Your answer must restate each entry below word for word, with no pictures in it.

RECORDS SUPPLIED >>
★ ★ ★ ★
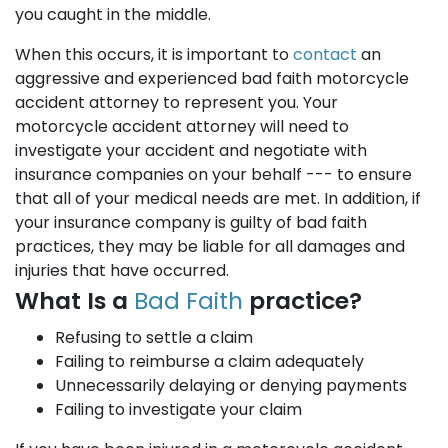
you caught in the middle.
When this occurs, it is important to
contact
an
aggressive and experienced bad faith motorcycle
accident attorney to represent you. Your
motorcycle accident attorney will need to
investigate your accident and negotiate with
insurance companies on your behalf --- to ensure
that all of your medical needs are met. In addition, if
your insurance company is guilty of bad faith
practices, they may be liable for all damages and
injuries that have occurred.
What Is a
Bad Faith
practice?
Refusing to settle a claim
Failing to reimburse a claim adequately
Unnecessarily delaying or denying payments
Failing to investigate your claim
★ ★ ★ ★
EXERCISE OUTPUT >>
you caught in the middle.
When this occurs, it is important to
contact
an
aggressive and experienced bad faith motorcycle
accident attorney to represent you. Your
motorcycle accident attorney will need to
investigate your accident and negotiate with
insurance companies on your behalf --- to ensure
that all of your medical needs are met. In addition, if
your insurance company is guilty of bad faith
practices, they may be liable for all damages and
injuries that have occurred.
What Is a
Bad Faith
practice?
Refusing to settle a claim
Failing to reimburse a claim adequately
Unnecessarily delaying or denying payments
Failing to investigate your claim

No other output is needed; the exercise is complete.